═════ Provided data ═════

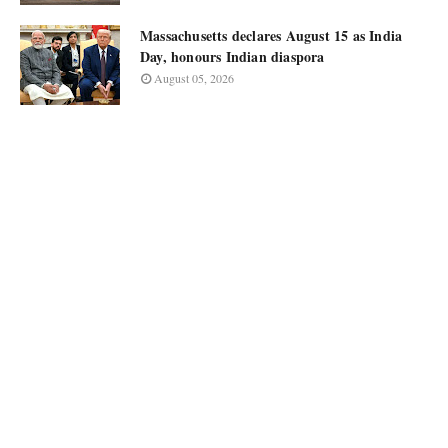
Massachusetts declares August 15 as India
Day, honours Indian diaspora
August 05, 2026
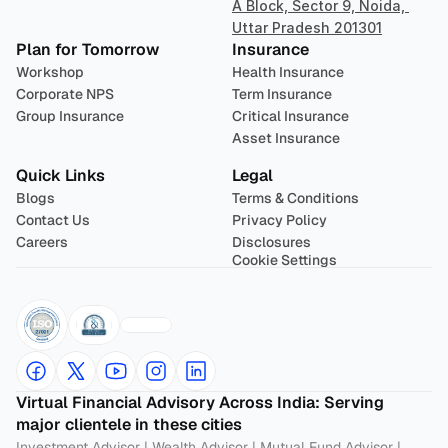
A Block, Sector 9, Noida, 
Uttar Pradesh 201301
Plan for Tomorrow
Insurance
Workshop
Health Insurance
Corporate NPS
Term Insurance
Group Insurance
Critical Insurance
Asset Insurance
Quick Links
Legal
Blogs
Terms & Conditions
Contact Us
Privacy Policy
Careers
Disclosures
Cookie Settings
Virtual Financial Advisory Across India: Serving 
major clientele in these cities
Investment Advisor
 | 
Wealth Advisor
 | 
Mutual Fund Advisor
 | 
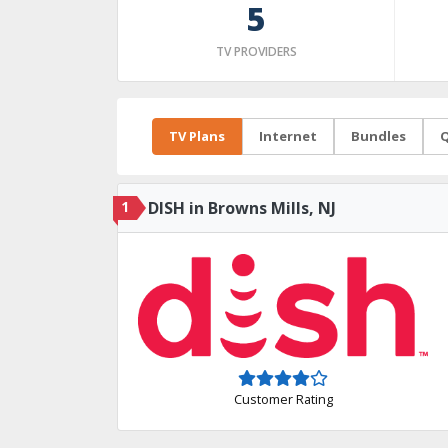
5
TV PROVIDERS
TV Plans
Internet
Bundles
Q
1
DISH in Browns Mills, NJ
Customer Rating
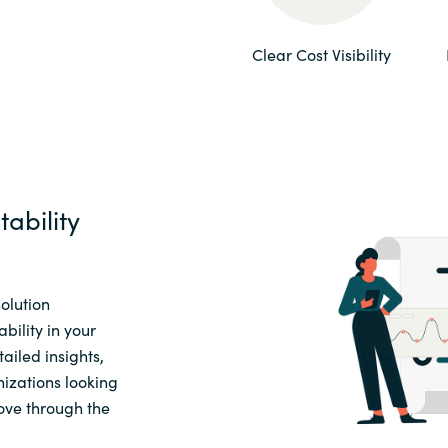
Sweden
Clear Cost Visibility
United Kingdom
ability
olution
bility in your
ailed insights,
nizations looking
ove through the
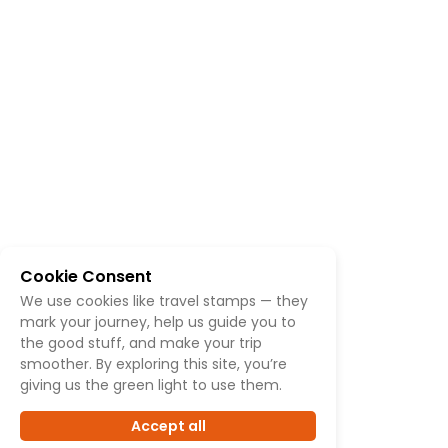
Cookie Consent
We use cookies like travel stamps — they
mark your journey, help us guide you to
the good stuff, and make your trip
smoother. By exploring this site, you’re
giving us the green light to use them.
Accept all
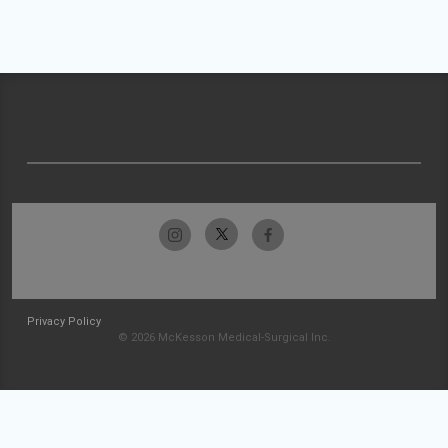
Privacy Policy
© 2026 McKesson Medical-Surgical Inc.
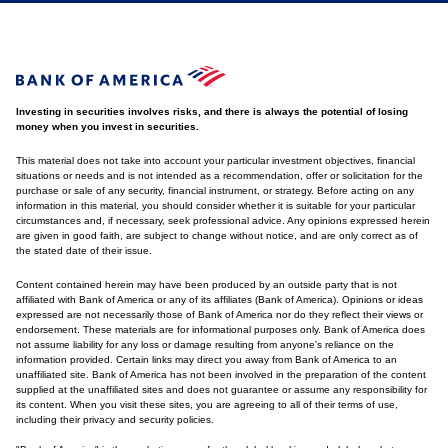
Investing in securities involves risks, and there is always the potential of losing
money when you invest in securities.
This material does not take into account your particular investment objectives, financial
situations or needs and is not intended as a recommendation, offer or solicitation for the
purchase or sale of any security, financial instrument, or strategy. Before acting on any
information in this material, you should consider whether it is suitable for your particular
circumstances and, if necessary, seek professional advice. Any opinions expressed herein
are given in good faith, are subject to change without notice, and are only correct as of
the stated date of their issue.
Content contained herein may have been produced by an outside party that is not
affiliated with Bank of America or any of its affiliates (Bank of America). Opinions or ideas
expressed are not necessarily those of Bank of America nor do they reflect their views or
endorsement. These materials are for informational purposes only. Bank of America does
not assume liability for any loss or damage resulting from anyone's reliance on the
information provided. Certain links may direct you away from Bank of America to an
unaffiliated site. Bank of America has not been involved in the preparation of the content
supplied at the unaffiliated sites and does not guarantee or assume any responsibility for
its content. When you visit these sites, you are agreeing to all of their terms of use,
including their privacy and security policies.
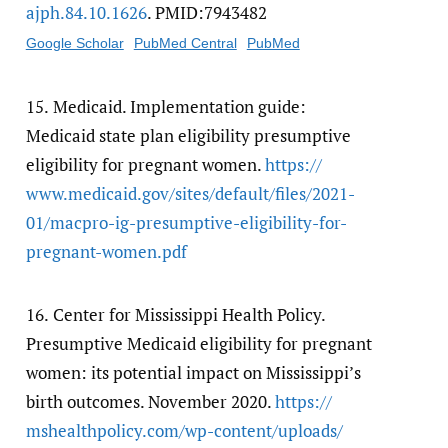
ajph.84.10.1626
. PMID:7943482
Google Scholar
PubMed Central
PubMed
15.
Medicaid. Implementation guide:
Medicaid state plan eligibility presumptive
eligibility for pregnant women.
https:/​/​
www.medicaid.gov/​sites/​default/​files/​2021-
01/​macpro-ig-presumptive-eligibility-for-
pregnant-women.pdf
16.
Center for Mississippi Health Policy.
Presumptive Medicaid eligibility for pregnant
women: its potential impact on Mississippi’s
birth outcomes. November 2020.
https:/​/​
mshealthpolicy.com/​wp-content/​uploads/​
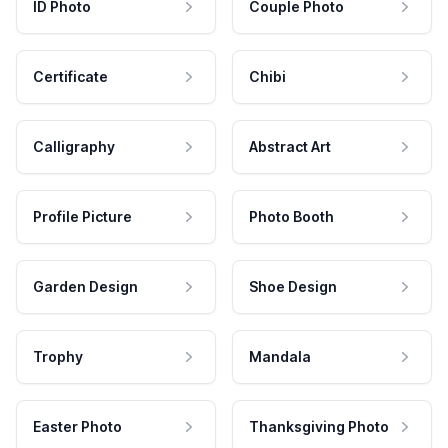
ID Photo
Couple Photo
Certificate
Chibi
Calligraphy
Abstract Art
Profile Picture
Photo Booth
Garden Design
Shoe Design
Trophy
Mandala
Easter Photo
Thanksgiving Photo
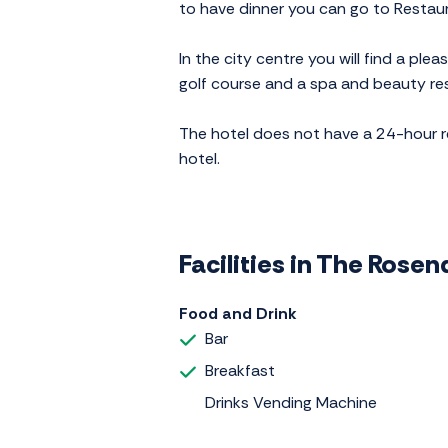
to have dinner you can go to Restaura
In the city centre you will find a pl
golf course and a spa and beauty res
The hotel does not have a 24-hour rec
hotel.
Facilities in The Rosen
Food and Drink
Bar
Breakfast
Drinks Vending Machine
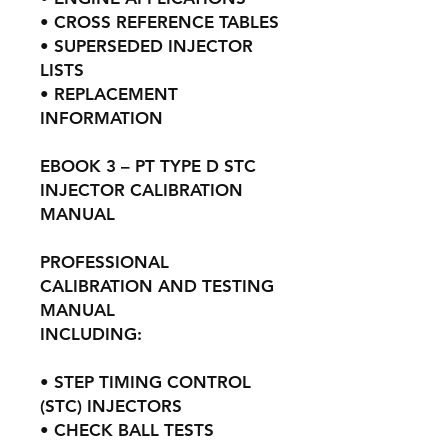
• CROSS REFERENCE TABLES
• SUPERSEDED INJECTOR
LISTS
• REPLACEMENT
INFORMATION
EBOOK 3 – PT TYPE D STC
INJECTOR CALIBRATION
MANUAL
PROFESSIONAL
CALIBRATION AND TESTING
MANUAL
INCLUDING:
• STEP TIMING CONTROL
(STC) INJECTORS
• CHECK BALL TESTS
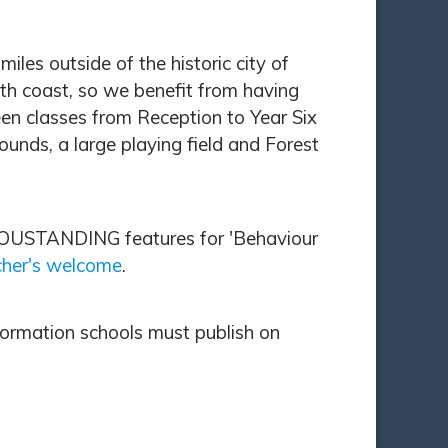
es outside of the historic city of
uth coast, so we benefit from having
en classes from Reception to Year Six
unds, a large playing field and Forest
h OUSTANDING features for 'Behaviour
her's welcome
.
formation schools must publish on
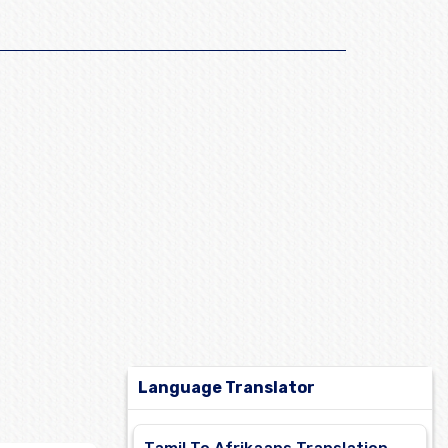
Language Translator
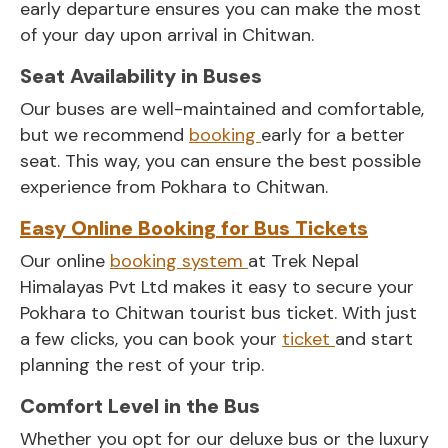
early departure ensures you can make the most
of your day upon arrival in Chitwan.
Seat Availability in Buses
Our buses are well-maintained and comfortable,
but we recommend
booking
early for a better
seat. This way, you can ensure the best possible
experience from Pokhara to Chitwan.
Easy Online Booking for Bus Tickets
Our online
booking system
at Trek Nepal
Himalayas Pvt Ltd makes it easy to secure your
Pokhara to Chitwan tourist bus ticket. With just
a few clicks, you can book your
ticket
and start
planning the rest of your trip.
Comfort Level in the Bus
Whether you opt for our deluxe bus or the luxury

═════

→ The problem: Each record above is to be restated exactly, with its pictures removed from the copy.

→ Completed exercise:
Massachusetts declares August 15 as India
Day, honours Indian diaspora
August 05, 2026
A Block, Sector 9, Noida, 
Uttar Pradesh 201301
Plan for Tomorrow
Insurance
Workshop
Health Insurance
Corporate NPS
Term Insurance
Group Insurance
Critical Insurance
Asset Insurance
Quick Links
Legal
Blogs
Terms & Conditions
Contact Us
Privacy Policy
Careers
Disclosures
Cookie Settings
Virtual Financial Advisory Across India: Serving 
major clientele in these cities
Investment Advisor
 | 
Wealth Advisor
 | 
Mutual Fund Advisor
 | 
5
TV PROVIDERS
TV Plans
Internet
Bundles
Q
1
DISH in Browns Mills, NJ
Customer Rating
Sweden
Clear Cost Visibility
United Kingdom
ability
olution
bility in your
ailed insights,
nizations looking
ove through the
Cookie Consent
We use cookies like travel stamps — they
mark your journey, help us guide you to
the good stuff, and make your trip
smoother. By exploring this site, you’re
giving us the green light to use them.
Accept all
Privacy Policy
© 2026 McKesson Medical-Surgical Inc.
Investing in securities involves risks, and there is always the potential of losing
money when you invest in securities.
This material does not take into account your particular investment objectives, financial
situations or needs and is not intended as a recommendation, offer or solicitation for the
purchase or sale of any security, financial instrument, or strategy. Before acting on any
information in this material, you should consider whether it is suitable for your particular
circumstances and, if necessary, seek professional advice. Any opinions expressed herein
are given in good faith, are subject to change without notice, and are only correct as of
the stated date of their issue.
Content contained herein may have been produced by an outside party that is not
affiliated with Bank of America or any of its affiliates (Bank of America). Opinions or ideas
expressed are not necessarily those of Bank of America nor do they reflect their views or
endorsement. These materials are for informational purposes only. Bank of America does
not assume liability for any loss or damage resulting from anyone's reliance on the
information provided. Certain links may direct you away from Bank of America to an
unaffiliated site. Bank of America has not been involved in the preparation of the content
supplied at the unaffiliated sites and does not guarantee or assume any responsibility for
its content. When you visit these sites, you are agreeing to all of their terms of use,
including their privacy and security policies.
ajph.84.10.1626
. PMID:7943482
Google Scholar
PubMed Central
PubMed
15.
Medicaid. Implementation guide:
Medicaid state plan eligibility presumptive
eligibility for pregnant women.
https:/​/​
www.medicaid.gov/​sites/​default/​files/​2021-
01/​macpro-ig-presumptive-eligibility-for-
pregnant-women.pdf
16.
Center for Mississippi Health Policy.
Presumptive Medicaid eligibility for pregnant
women: its potential impact on Mississippi’s
birth outcomes. November 2020.
https:/​/​
mshealthpolicy.com/​wp-content/​uploads/​
ID Photo
Couple Photo
Certificate
Chibi
Calligraphy
Abstract Art
Profile Picture
Photo Booth
Garden Design
Shoe Design
Trophy
Mandala
Easter Photo
Thanksgiving Photo
to have dinner you can go to Restaura
In the city centre you will find a pl
golf course and a spa and beauty res
The hotel does not have a 24-hour rec
hotel.
Facilities in The Rosen
Food and Drink
Bar
Breakfast
Drinks Vending Machine
• CROSS REFERENCE TABLES
• SUPERSEDED INJECTOR
LISTS
• REPLACEMENT
INFORMATION
EBOOK 3 – PT TYPE D STC
INJECTOR CALIBRATION
MANUAL
PROFESSIONAL
CALIBRATION AND TESTING
MANUAL
INCLUDING:
• STEP TIMING CONTROL
(STC) INJECTORS
• CHECK BALL TESTS
es outside of the historic city of
uth coast, so we benefit from having
en classes from Reception to Year Six
unds, a large playing field and Forest
h OUSTANDING features for 'Behaviour
her's welcome
.
formation schools must publish on
Language Translator
early departure ensures you can make the most
of your day upon arrival in Chitwan.
Seat Availability in Buses
Our buses are well-maintained and comfortable,
but we recommend
booking
early for a better
seat. This way, you can ensure the best possible
experience from Pokhara to Chitwan.
Easy Online Booking for Bus Tickets
Our online
booking system
at Trek Nepal
Himalayas Pvt Ltd makes it easy to secure your
Pokhara to Chitwan tourist bus ticket. With just
a few clicks, you can book your
ticket
and start
planning the rest of your trip.
Comfort Level in the Bus
Whether you opt for our deluxe bus or the luxury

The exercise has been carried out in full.